コンタクト・レンズの付け心地が悪いときには、レンズやケア用品を別の製品に変更すると50%の確率で症状が改善される

(2013年5月) "Optometry and Vision Science" 誌に掲載されたニュー・サウスウェールズ大学(オーストラリア)の研究によると、コンタクト・レンズの付け心地が悪い場合には、別の種類のコンタクト・レンズに変えるか、またはレンズ・ケア用品を別のものに変える、あるいはこの両方を同時に実行すると良いようです。

研究の方法

この研究では、(特に一日の終わり頃に)コンタクト・レンズを付けていることによる目の不快感のある人たち24人(以下「悩グループ」)と、コンタクト・レンズを使用しているがそのような症状の無い人たち13人(以下「快グループ」)に、コンタクト・レンズとレンズ・ケア用品の2種類の組み合わせを試用してもらいました。
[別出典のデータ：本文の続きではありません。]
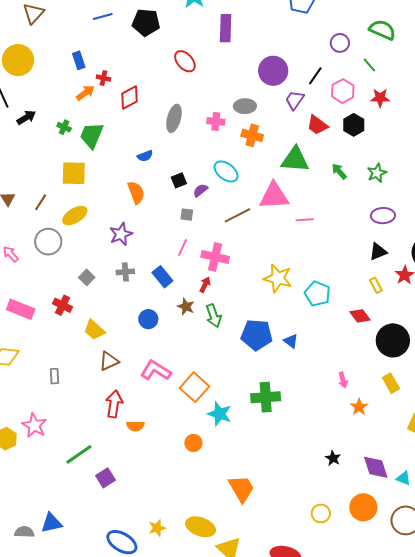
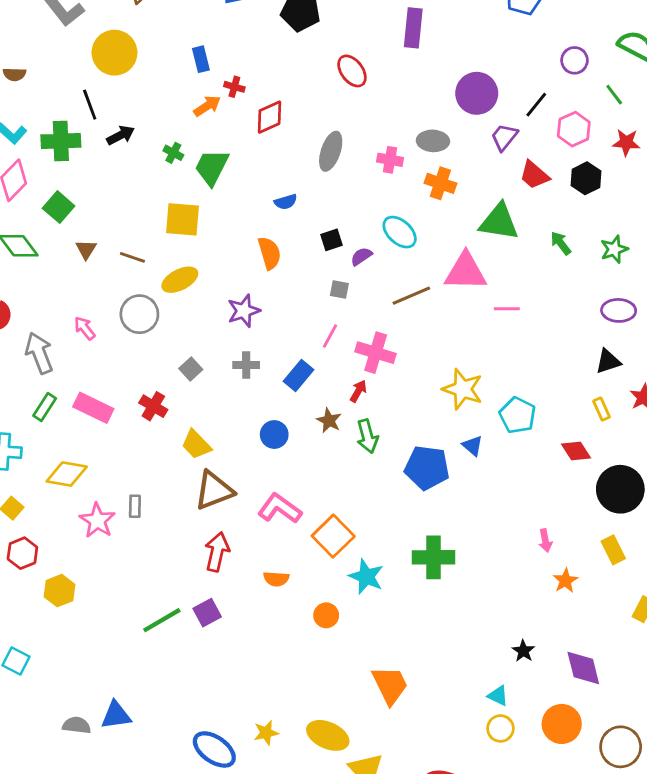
brown line: (41, 202) -> (132, 257), turned 72
blue rectangle: (162, 277) -> (298, 375), turned 75
blue triangle: (291, 341) -> (473, 446), moved
brown triangle: (109, 361) -> (214, 490), size x1.4
pink star: (34, 425) -> (97, 520), moved
orange semicircle: (135, 426) -> (276, 579), moved
purple square: (106, 478) -> (207, 613), moved
cyan triangle: (404, 478) -> (498, 696), moved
この2種類の組み合わせというのは、過去の研究で、最適(一日の終わりごろにも不快感が生じない)とされたコンタクト・レンズとレンズ・ケア用品の組み合わせ(コンビ1)と、最悪とされた組み合わせ(コンビ2)です。

2つのグループに、コンビ1とコンビ2の各々を8日間ずつ試用させ、どちらが付け心地が良かったかを評価してもらいました。 いずれのグループも、コンビ1とコンビ2のどちらが過去の研究で良い評価を得たのかは知らされていませんでした。

結果

合計16日間の試用の結果結果、悩グループはコンビ1がコンビ2より快適だったと評価しました。着用を始めて8時間の時点での眼の快適さを10点満点で評価してもらったところ、コンビ1が7.7点であったのに対して、コンビ2では7.1点だったのです。 悩グループは、ドライアイや装着感(レンズを付けていることを感じさせない)に関してもコンビ1のほうが優れていると評価しました。

その一方で、快グループの面々による評価では、コンビ1とコンビ2に有意な差がありませんでした。 最適のはずの組み合わせでも、最悪のはずの組み合わせでも評価が大差なかったのです。

解説

コンタクト・レンズの使用による眼の不快感は珍しいものではなく、コンタクト・レンズ使用率の低さの一因であるとも考えられています。 研究者によると、コンタクト・レンズによる眼の不快感は主に、レンズの性質や、レンズの汚れ、レンズのクリーニングに使用する溶液の性質が原因です。

眼の専門家は、コンタクト・レンズ、レンズ・ケア用品、あるいはこれら両方を別の製品に変更することで、レンズによる眼の不快感を解消しようとしますが、このようなやり方が有効であるのかどうか、いま1つはっきりしていませんでした。

その理由の1つとして、コンタクト・レンズの快適さの比較対象が、レンズを付けていない場合であることが挙げられますが、今回の研究では、コンタクト・レンズを装着しているケース同士(コンビ1とコンビ2)を比較することで、コンタクト・レンズ装着時の「妥当な」快適さを評価することを狙いました。